W Bałtyku odkryto dwa wraki radzieckich okrętów podwodnych
Kolejne niesamowite znalezisko na dnie Morza Bałtyckiego. W odległości 500 m od siebie, w wodach Zatoki Fińskiej, nurkowie odkryli pochodzące z czasów II wojny światowej okręty podwodne. Są to utracone 27 października 1942 r. i 26 maja 1943 r. sowieckie jednostki Szczuka.
Informację podał Ivan Borovikov, nurek, fotograf i członek grupy eksplorującej region Zatoki Fińskiej w ramach poszukiwania wraków zaginionych radzieckich pozostałości z czasów II wojny światowej. Na swoim profilu na Facebooku mężczyzna napisał: ”Oba okręty zatonęły w trakcie forsowania niemieckiej zapory minowej Zeeigel. (…) Dowódcą Szcz-320 był kapitan Iwan Makarowicz Wiśniewski, a jednostka znajduje się na głębokości 49 m. Z kolei pływający pod komendą kapitana Jewgienija Jakowlewicza Osipowa Szcz-406 spoczywa na głębokości 60 m".

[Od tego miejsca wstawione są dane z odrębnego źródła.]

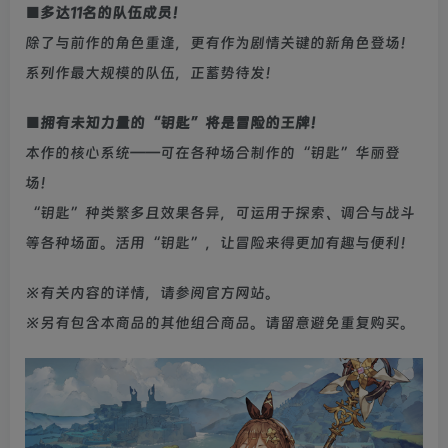
■多达11名的队伍成员！
除了与前作的角色重逢，更有作为剧情关键的新角色登场！
系列作最大规模的队伍，正蓄势待发！
■拥有未知力量的“钥匙”将是冒险的王牌！
本作的核心系统——可在各种场合制作的“钥匙”华丽登
场！
“钥匙”种类繁多且效果各异，可运用于探索、调合与战斗
等各种场面。活用“钥匙”，让冒险来得更加有趣与便利！
※有关内容的详情，请参阅官方网站。
※另有包含本商品的其他组合商品。请留意避免重复购买。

Jak informuje dalej Borovikov, podczas przeprowadzonych oględzin ustalono, że drugi okręt doznał uszkodzeń po prawej stronie z przodu kadłuba. Większej części powstałej dziury nie można obecnie zobaczyć, ponieważ jest zagrzebana w dnie. W trakcie ekspedycji ustalono jednak, że załoga przeżyła wybuch miny i próbowała się ratować. Wskazuje na to fakt, że główny właz do łodzi jest w pełni otwarty, zaś właz awaryjny otwarty jest w połowie.

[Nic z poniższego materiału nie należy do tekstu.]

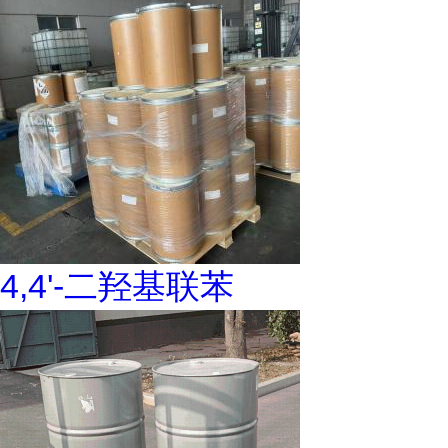
4,4'-二羟基联苯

Znalezienie okrętu Szcz-320 przysporzyło nurkom jeszcze więcej radości, ponieważ poszukiwacze "tropili" go od czterech lat. Już tracili nadzieję, że kiedyś dopną swego, jednak poszczęściło im się podczas ostatniej podwodnej wyprawy. Znaleziony okręt doznał uszkodzeń w przedniej części, a oględziny wykazały, że kapitan do końca próbował uniknąć wpłynięcia na minę (ster jest zwrócony maksymalnie w lewo). Jak podaje Borovikov, nurkom udało się ustalić, że również w tym przypadku część załogi przetrwała eksplozję. Świadczą o tym ślady w części rufowej, gdzie ocaleli członkowie najpewniej usiłowali wypchnąć torpedę z wyrzutni i wydostać się na zewnątrz. Torpeda jednak utknęła i odcięła im możliwość ucieczki.